**Task objective**
Find the line containing "Un seul numéro 24h/7", then return it and every line after it through the end of the records, exactly. Leave out pictures.

+++ Supplied entries +++

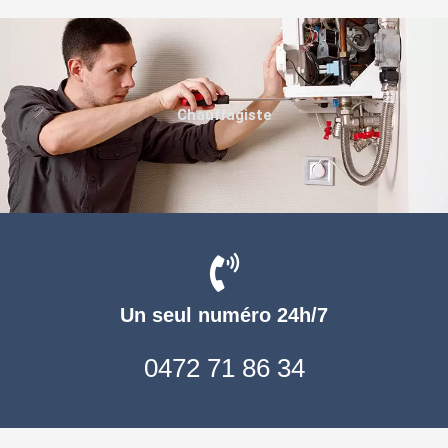
Chauffagiste
Un seul numéro 24h/7
0472 71 86 34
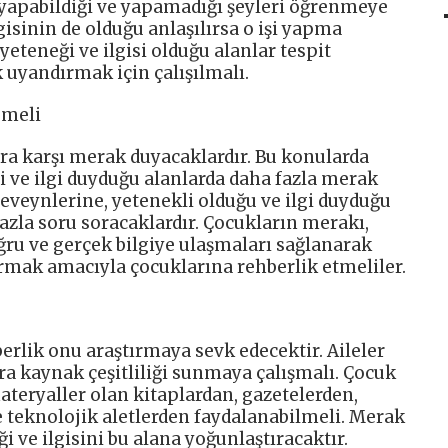
 yapabildiği ve yapamadığı şeyleri öğrenmeye
lgisinin de olduğu anlaşılırsa o işi yapma
yeteneği ve ilgisi olduğu alanlar tespit
 uyandırmak için çalışılmalı.
emeli
ara karşı merak duyacaklardır. Bu konularda
i ve ilgi duyduğu alanlarda daha fazla merak
eveynlerine, yetenekli olduğu ve ilgi duyduğu
fazla soru soracaklardır. Çocukların merakı,
doğru ve gerçek bilgiye ulaşmaları sağlanarak
ırmak amacıyla çocuklarına rehberlik etmeliler.
berlik onu araştırmaya sevk edecektir. Aileler
ra kaynak çeşitliliği sunmaya çalışmalı. Çocuk
ateryaller olan kitaplardan, gazetelerden,
e teknolojik aletlerden faydalanabilmeli. Merak
i ve ilgisini bu alana yoğunlaştıracaktır.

+++

**Exercise output**
Un seul numéro 24h/7
0472 71 86 34
 yapabildiği ve yapamadığı şeyleri öğrenmeye
lgisinin de olduğu anlaşılırsa o işi yapma
yeteneği ve ilgisi olduğu alanlar tespit
 uyandırmak için çalışılmalı.
emeli
ara karşı merak duyacaklardır. Bu konularda
i ve ilgi duyduğu alanlarda daha fazla merak
eveynlerine, yetenekli olduğu ve ilgi duyduğu
fazla soru soracaklardır. Çocukların merakı,
doğru ve gerçek bilgiye ulaşmaları sağlanarak
ırmak amacıyla çocuklarına rehberlik etmeliler.
berlik onu araştırmaya sevk edecektir. Aileler
ra kaynak çeşitliliği sunmaya çalışmalı. Çocuk
ateryaller olan kitaplardan, gazetelerden,
e teknolojik aletlerden faydalanabilmeli. Merak
i ve ilgisini bu alana yoğunlaştıracaktır.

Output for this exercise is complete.